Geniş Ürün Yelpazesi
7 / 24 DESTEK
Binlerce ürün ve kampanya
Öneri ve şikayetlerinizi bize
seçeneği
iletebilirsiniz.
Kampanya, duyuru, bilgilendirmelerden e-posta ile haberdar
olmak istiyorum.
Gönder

· · · ·

__YOUR OBJECTIVE__.
Each line above must be printed exactly as it appears.

__SOLUTION__.
Geniş Ürün Yelpazesi
7 / 24 DESTEK
Binlerce ürün ve kampanya
Öneri ve şikayetlerinizi bize
seçeneği
iletebilirsiniz.
Kampanya, duyuru, bilgilendirmelerden e-posta ile haberdar
olmak istiyorum.
Gönder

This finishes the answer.